Raymond Barry (Falling Down) does good work as the local police chief who gets no respect from the town council headed by an arrogant ass (Ridgely, Blazing Saddles) who keeps threatening to fire him. His men don’t even get a chance to start an investigation before the state attorney calls and orders him to step aside for the state police. Not that these guys are competent law enforcement agents. They manage to destroy an important piece of evidence when they accidentally record a portion of It’s a Wonderful Life over the surveillance footage from the victim’s home that provides a clear shot of Gus’ face. Hey, it’s not the chief’s fault his guys are idiots. His final words to the council head are absolutely priceless.
The things that happen in The Ref are very funny. This is coming from somebody who doesn’t like shows that feature families being horrible to each other. I hate Everybody Loves Raymond and Malcolm in the Middle. The Ref is the kind of movie that will appeal to the Grinch in everybody. It’s an anti-Christmas movie in that it subverts the genre much like Bad Santa. It’s not against Christmas; it’s just against the sappy sentiment and fake good cheer that accompanies the holiday.
Needless to say, The Ref isn’t for everybody.
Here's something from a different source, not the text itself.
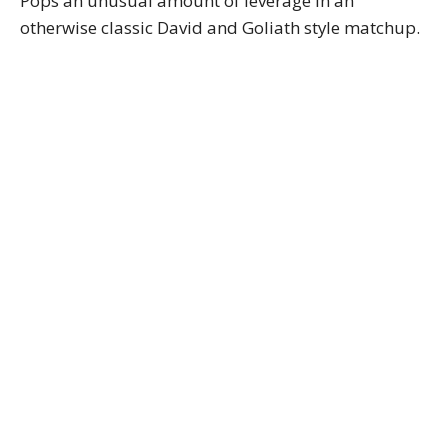
Pops an unusual amount of leverage in an
otherwise classic David and Goliath style matchup.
Who wants to see a Christmas movie about horrible people who do and say terrible things to each other? It’s likely a few people will be offended by what goes on here whether it’s the town Santa Claus getting drunk and urinating on somebody’s front lawn, Gus having the kids tie up and gag their parents, something that they do very willingly or my favorite, Lloyd telling his mother to “shut the f*** up”. The Ref clearly isn’t everybody’s cup of eggnog, but those with a warped sensibility will find it deliciously funny.